The big irony here is that even as a metaphor, Beth’s argument is pigswill. Yeah, people built her house. But that would be people, not a person. So at best, the metaphor would be one favoring polytheism, not monotheism. And then there’s the little matter of her house-builders having come from somewhere themselves. So, if Beth wants her metaphor to be consistent, she has to recognize that the creator she proposes to be responsible for “the earth and everything and everyone on it” must have had a creator too! If, as she writes, everything has a maker, then so does the maker. And so does that maker. And so on. And so on. And…
The reality of the universe that science reveals to us is something vastly more glorious, intricate, fascinating, and awe-inspiring than the simplistic caricature presented by Beth here.

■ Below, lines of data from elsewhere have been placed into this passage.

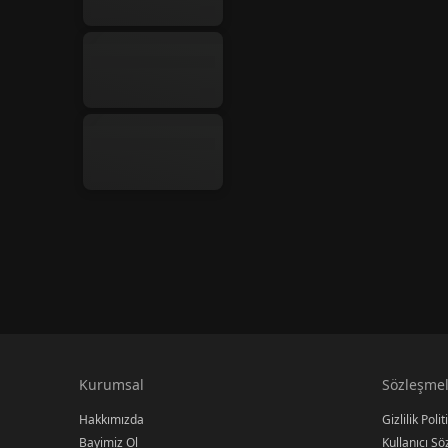
Kurumsal
Sözleşmel
Hakkımızda
Gizlilik Polit
Bayimiz Ol
Kullanıcı S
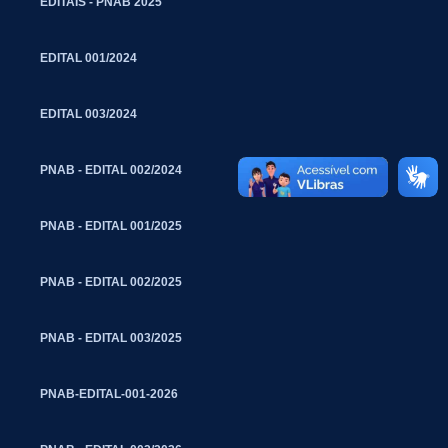
EDITAIS - PNAB 2025
EDITAL 001/2024
EDITAL 003/2024
PNAB - EDITAL 002/2024
PNAB - EDITAL 001/2025
PNAB - EDITAL 002/2025
PNAB - EDITAL 003/2025
PNAB-EDITAL-001-2026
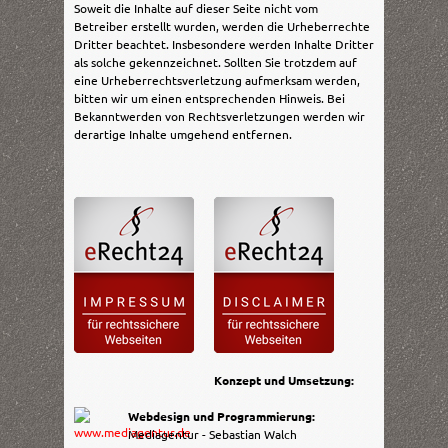
Soweit die Inhalte auf dieser Seite nicht vom
Betreiber erstellt wurden, werden die Urheberrechte
Dritter beachtet. Insbesondere werden Inhalte Dritter
als solche gekennzeichnet. Sollten Sie trotzdem auf
eine Urheberrechtsverletzung aufmerksam werden,
bitten wir um einen entsprechenden Hinweis. Bei
Bekanntwerden von Rechtsverletzungen werden wir
derartige Inhalte umgehend entfernen.
Konzept und Umsetzung:
Webdesign und Programmierung:
Mediagentur - Sebastian Walch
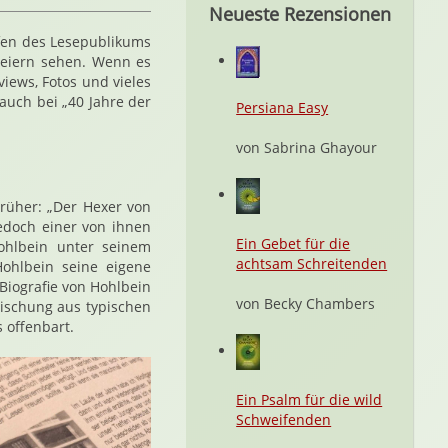
Neueste Rezensionen
fen des Lesepublikums
Feiern sehen. Wenn es
iews, Fotos und vieles
auch bei „40 Jahre der
Persiana Easy
von Sabrina Ghayour
rüher: „Der Hexer von
jedoch einer von ihnen
Ein Gebet für die
ohlbein unter seinem
achtsam Schreitenden
ohlbein seine eigene
 Biografie von Hohlbein
von Becky Chambers
Mischung aus typischen
 offenbart.
Ein Psalm für die wild
Schweifenden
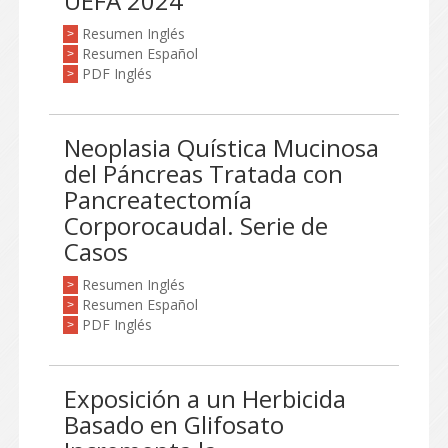
UEFA 2024
Resumen Inglés
>
Resumen Español
>
PDF Inglés
>
Neoplasia Quística Mucinosa
del Páncreas Tratada con
Pancreatectomía
Corporocaudal. Serie de
Casos
Resumen Inglés
>
Resumen Español
>
PDF Inglés
>
Exposición a un Herbicida
Basado en Glifosato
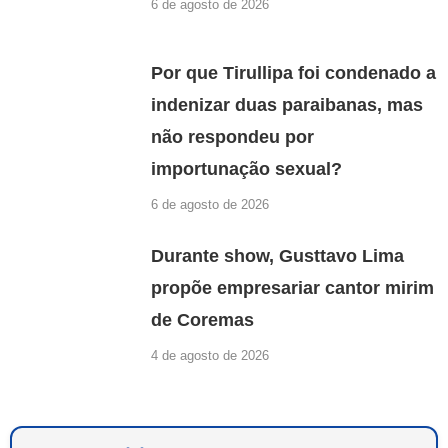
6 de agosto de 2026
Por que Tirullipa foi condenado a
indenizar duas paraibanas, mas
não respondeu por
importunação sexual?
6 de agosto de 2026
Durante show, Gusttavo Lima
propõe empresariar cantor mirim
de Coremas
4 de agosto de 2026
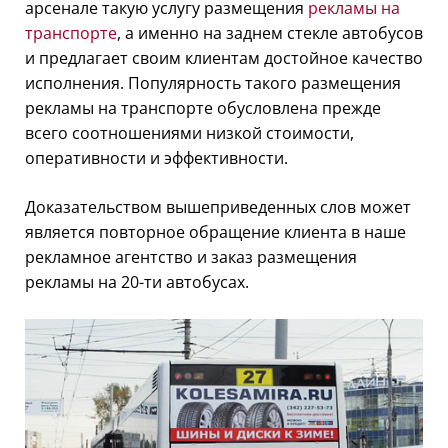
арсенале такую услугу размещения
рекламы на
транспорте
, а именно на заднем стекле автобусов
и предлагает своим клиентам достойное качество
исполнения. Популярность такого размещения
рекламы на транспорте обусловлена прежде
всего соотношениями низкой стоимости,
оперативности и эффективности.
Доказательством вышеприведенных слов может
является повторное обращение клиента в наше
рекламное агентство и заказ размещения
рекламы на 20-ти автобусах.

It’s a shame that so many people like Beth have their sense of wonder in reality itself stifled and, in fact, suffocated by the gross misrepresentations and caricatures of science they are given by their religions. It’s a double shame that what sense of wonder they are permitted to have is yoked to inane superstitions about gods and angels and whatever else, none of which is a tiny fraction as magnificent as what the sciences actually teach us, and continue to teach us.
Last but not least, the problem with both of Beth’s paragraphs is that each one is a boilerplate logical fallacy. Paragraph one is the old argument from ignorance. Paragraph two is the previous fallacy’s red-headed stepchild, the argument from incredulity. One piece of advice that I would give believers like Beth, who wish to post here and show us the error of our ways, is that you’ll be dealing with experienced arguers h
ere. And if one thing reveals that you’re a deeply inexperienced arguer, it’s the clueless regurgitation of well-catalogued logical fallacies.
I’d suggest boning up on logical fallacies, and learning what they are, so that they don’t taint your arguments the next time you comment here. Otherwise, you’ll find yourself having your ass handed to you over and over again until you get it down. When Beth feels like she knows what she’s doing a little bit better, I invite her back here to try again.